8. Come to terms with gauge. You have to make a gauge swatch. Yes, you do. Your knitting is unique from everyone else's and you may be one of those lucky ones who can achieve the gauge in a pattern, but chances are you are looser or tighter. If you want this thing to fit or come out the recommended size, you are strongly advised to take the time.
9. And yes, the only real way to correct an error, is to rip back. And that may mean the whole sleeve, or back of a sweater, but I never mind, because it's teaching me something. Admittedly, I rip back alot less than I used to, but it happens. It can be soul destroying, but think of it as experience.
10. Collect books. I love anything by Elizabeth Zimmermann. Even better are the videos. But start with "Knitting Without Tears"- highly readable, and very reassuring to the unsure.
11.Things like cabling and socks are suprisingly easier than you think. You'll impress the handknit socks off yourself. Treat yourself to some self striping yarn and watch the magic happen.

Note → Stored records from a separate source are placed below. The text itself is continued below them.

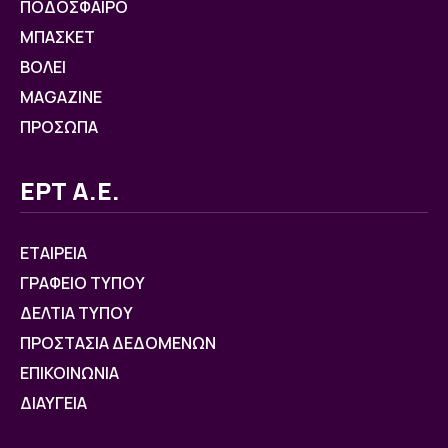
ΠΟΔΟΣΦΑΙΡΟ
ΜΠΑΣΚΕΤ
ΒOΛΕΙ
MAGAZINE
ΠΡΟΣΩΠΑ
ΕΡΤ Α.Ε.
ΕΤΑΙΡΕΙΑ
ΓΡΑΦΕΙΟ ΤΥΠΟΥ
ΔΕΛΤΙΑ ΤΥΠΟΥ
ΠΡΟΣΤΑΣΙΑ ΔΕΔΟΜΕΝΩΝ
ΕΠΙΚΟΙΝΩΝΙΑ
ΔΙΑΥΓΕΙΑ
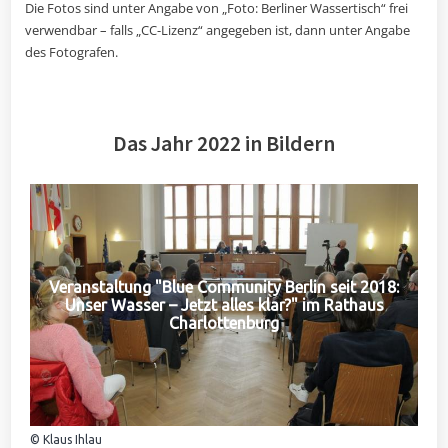
Die Fotos sind unter Angabe von „Foto: Berliner Wassertisch“ frei
verwendbar – falls „CC-Lizenz“ angegeben ist, dann unter Angabe
des Fotografen.
Das Jahr 2022 in Bildern
Veranstaltung "Blue Community Berlin seit 2018:
Unser Wasser – Jetzt alles klar?" im Rathaus
Charlottenburg
© Klaus Ihlau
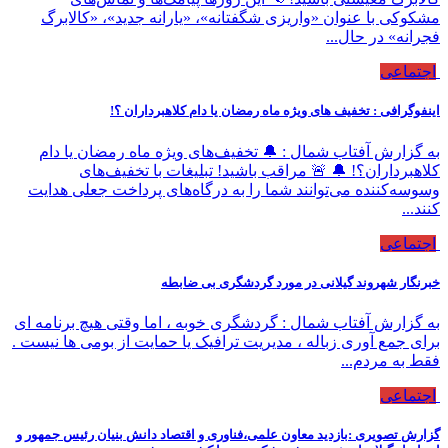
مشکوکی با عنوان «واریزی شگفتانه»، «یارانه جدید»، «کالابرگ
فجرانه» در حال...
اجتماعی
اینفوگرافی : تخفیف های ویژه ماه رمضان یا دام کلاهبرداران ؟!
به گزارش آفتاب شمال : 🔔 تخفیف‌های ویژه ماه رمضان یا دام
کلاهبرداران؟! 🔔 🚨 مراقب باشید! تبلیغات با تخفیف‌های
وسوسه‌کننده می‌توانند شما را به درگاه‌های پرداخت جعلی هدایت
کنند...
اجتماعی
خبرنگار شهروند گیلانی در مورد گردشگری بی ضابطه
به گزارش آفتاب شمال : گردشگری خوبه ، اما وقتی هیچ برنامه ای
برای جمع آوری زباله ، مدیریت ترافیک یا حمایت از بومی ها نیست .
فقط به مردم...
اجتماعی
گزارش تصویری :بازدید معاون علمی،فناوری و اقتصاد دانش بنیان رئیس جمهور و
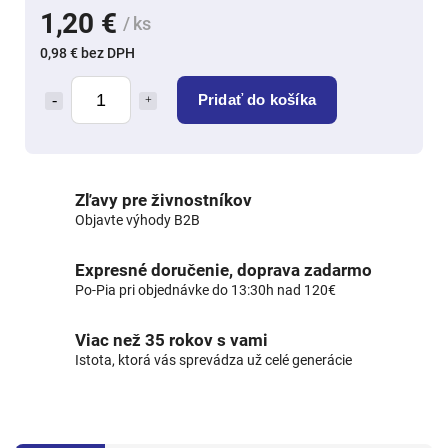
1,20 €
/ ks
0,98 € bez DPH
Pridať do košíka
Zľavy pre živnostníkov
Objavte výhody B2B
Expresné doručenie, doprava zadarmo
Po-Pia pri objednávke do 13:30h nad 120€
Viac než 35 rokov s vami
Istota, ktorá vás sprevádza už celé generácie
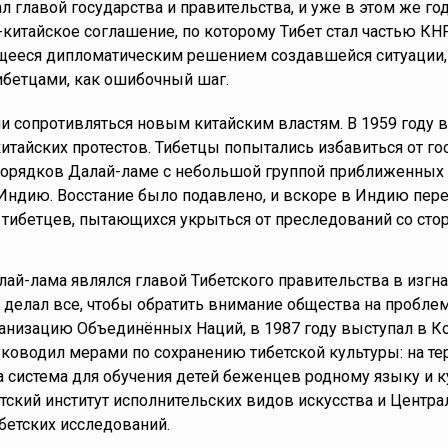
л главой государства и правительства, и уже в этом же го
-китайское соглашение, по которому Тибет стал частью КНР
щееся дипломатическим решением создавшейся ситуации,
ибетцами, как ошибочный шаг.
 сопротивляться новым китайским властям. В 1959 году в
итайских протестов. Тибетцы попытались избавиться от го
спорядков Далай-ламе с небольшой группой приближенных
 Индию. Восстание было подавлено, и вскоре в Индию пер
 тибетцев, пытающихся укрыться от преследований со сто
лай-лама являлся главой Тибетского правительства в изгна
н делал все, чтобы обратить внимание общества на пробле
анизацию Объединённых Наций, в 1987 году выступал в К
ководил мерами по сохранению тибетской культуры: на те
 система для обучения детей беженцев родному языку и к
ский институт исполнительских видов искусства и Центр
бетских исследований.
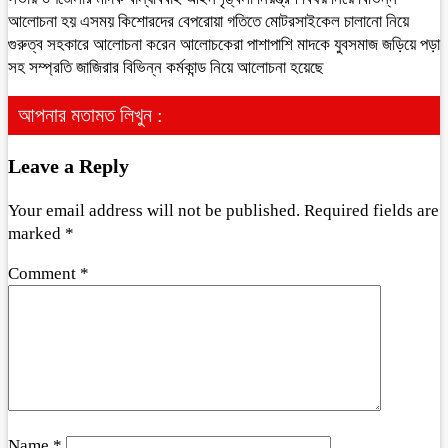
আলোচনা হয় এসময় কিশোরদের বেপরোয়া গতিতে মোটরসাইকেল চালানো নিয়ে
গুরুত্ব সহকারে আলোচনা করেন আলোচকেরা পাশাপাশি মাদকে যুবসমাজ জড়িয়ে পড়া
সহ সম্প্রতি জাজিরার বিভিন্ন কর্মকান্ড নিয়ে আলোচনা হয়েছে
আপনার মতামত লিখুন :
Leave a Reply
Your email address will not be published.
Required fields are
marked
*
Comment
*
Name
*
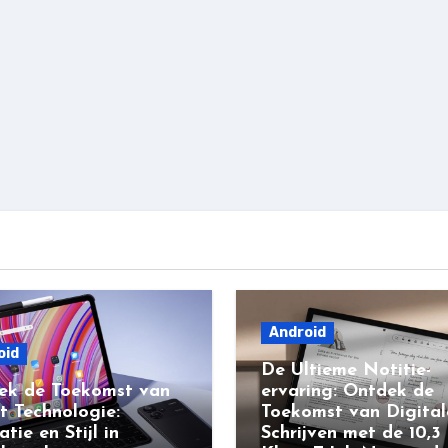
Android
oid
De Ultieme Notitie-
ek de Toekomst van
ervaring: Ontdek de
t Technologie:
Toekomst van Digital
atie en Stijl in
Schrijven met de 10,3 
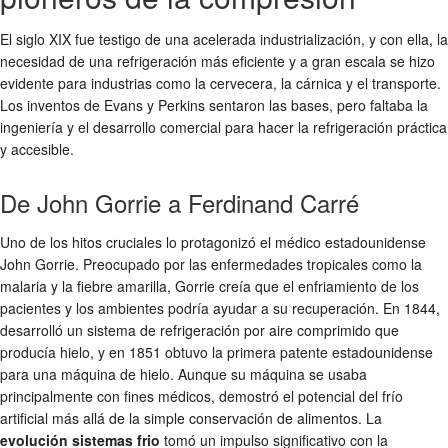
El siglo XIX fue testigo de una acelerada industrialización, y con ella, la
necesidad de una refrigeración más eficiente y a gran escala se hizo
evidente para industrias como la cervecera, la cárnica y el transporte.
Los inventos de Evans y Perkins sentaron las bases, pero faltaba la
ingeniería y el desarrollo comercial para hacer la refrigeración práctica
y accesible.
De John Gorrie a Ferdinand Carré
Uno de los hitos cruciales lo protagonizó el médico estadounidense
John Gorrie. Preocupado por las enfermedades tropicales como la
malaria y la fiebre amarilla, Gorrie creía que el enfriamiento de los
pacientes y los ambientes podría ayudar a su recuperación. En 1844,
desarrolló un sistema de refrigeración por aire comprimido que
producía hielo, y en 1851 obtuvo la primera patente estadounidense
para una máquina de hielo. Aunque su máquina se usaba
principalmente con fines médicos, demostró el potencial del frío
artificial más allá de la simple conservación de alimentos. La
evolución sistemas frio
tomó un impulso significativo con la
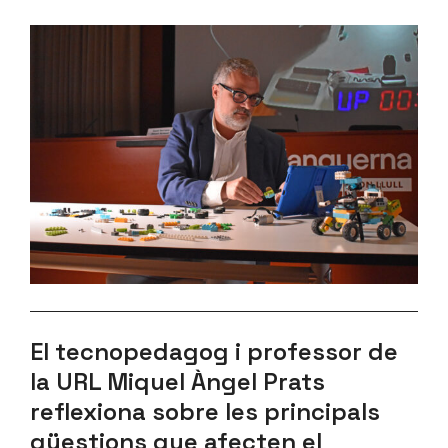
El tecnopedagog i professor de
la URL Miquel Àngel Prats
reflexiona sobre les principals
qüestions que afecten el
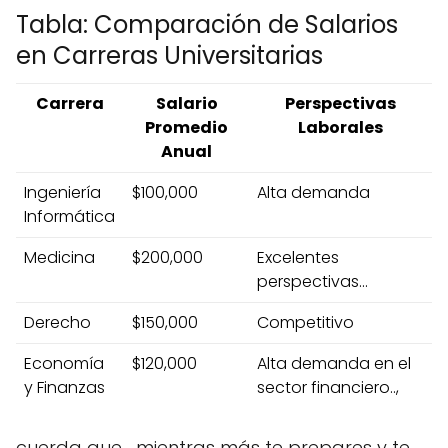
Tabla: Comparación de Salarios
en Carreras Universitarias
Carrera
Salario
Perspectivas
Promedio
Laborales
Anual
Ingeniería
$100,000
Alta demanda
Informática
Medicina
$200,000
Excelentes
perspectivas...
Derecho
$150,000
Competitivo
Economía
$120,000
Alta demanda en el
y Finanzas
sector financiero..,
cuerda que,,, mientras más te prepares y te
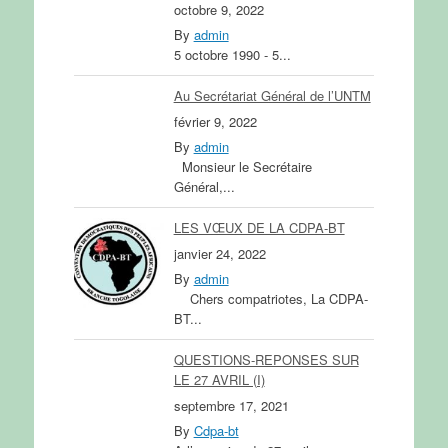
octobre 9, 2022
By
admin
5 octobre 1990 - 5...
Au Secrétariat Général de l’UNTM
février 9, 2022
By
admin
Monsieur le Secrétaire
Général,...
LES VŒUX DE LA CDPA-BT
janvier 24, 2022
By
admin
Chers compatriotes, La CDPA-
BT...
QUESTIONS-REPONSES SUR
LE 27 AVRIL (I)
septembre 17, 2021
By
Cdpa-bt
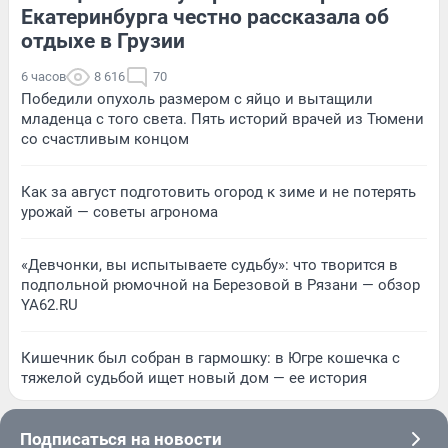
Екатеринбурга честно рассказала об
отдыхе в Грузии
6 часов
8 616
70
Победили опухоль размером с яйцо и вытащили
младенца с того света. Пять историй врачей из Тюмени
со счастливым концом
Как за август подготовить огород к зиме и не потерять
урожай — советы агронома
«Девчонки, вы испытываете судьбу»: что творится в
подпольной рюмочной на Березовой в Рязани — обзор
YA62.RU
Кишечник был собран в гармошку: в Югре кошечка с
тяжелой судьбой ищет новый дом — ее история
Подписаться на новости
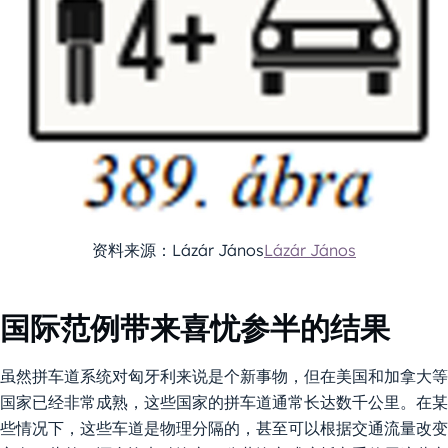
资料来源：Lázár János
Lázár János
国际范例带来喜忧参半的结果
虽然拼车道系统对匈牙利来说是个新事物，但在美国和加拿大等
国家已经非常成熟，这些国家的拼车道通常长达数千公里。在某
些情况下，这些车道是物理分隔的，甚至可以根据交通流量改变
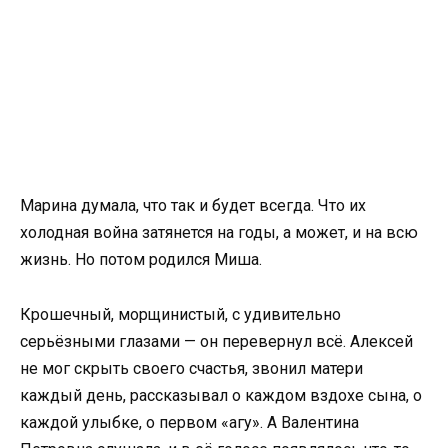
Марина думала, что так и будет всегда. Что их
холодная война затянется на годы, а может, и на всю
жизнь. Но потом родился Миша.
Крошечный, морщинистый, с удивительно
серьёзными глазами — он перевернул всё. Алексей
не мог скрыть своего счастья, звонил матери
каждый день, рассказывал о каждом вздохе сына, о
каждой улыбке, о первом «агу». А Валентина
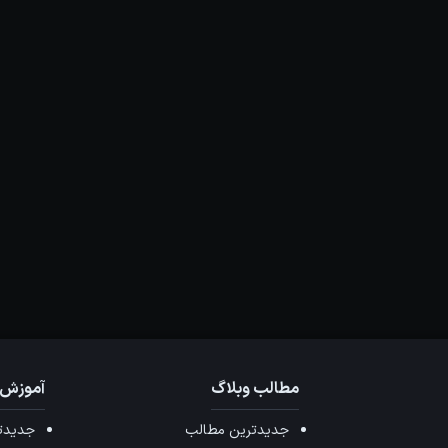
مطالب وبلاگ
آموزش 
جدیدترین مطالب
جدیدتر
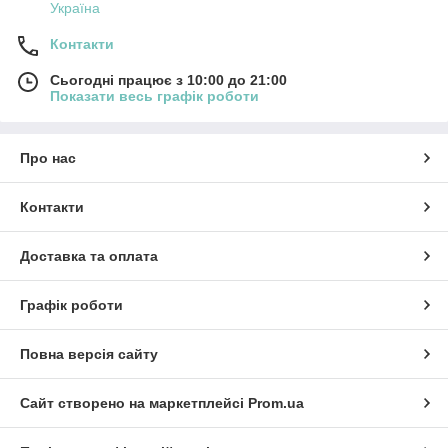
Україна
Контакти
Сьогодні працює з 10:00 до 21:00
Показати весь графік роботи
Про нас
Контакти
Доставка та оплата
Графік роботи
Повна версія сайту
Сайт створено на маркетплейсі
Prom.ua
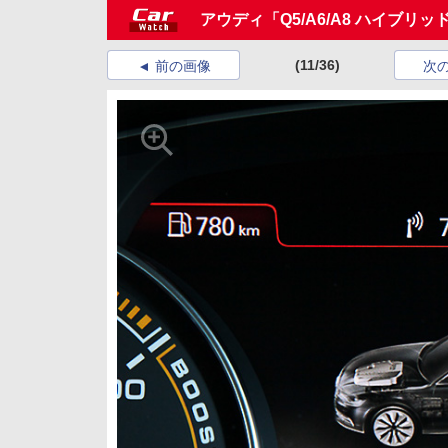
アウディ「Q5/A6/A8 ハイブリ
(11/36)
前の画像
次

12. This brings me to the inevitable "oh, you made that? Could you knit me one?" Never mind that you have spent alot of time on that item, and are eager to show it off. The muggles have no idea what goes into your creations. And nothing takes the fun out of something more than knitting to order. If you finish something and feel you want to gift it to a worthy person, then great. But my advice is don't do it. Next thing you know you'll be knitting for a family of Yeti's, and resenting every stitch.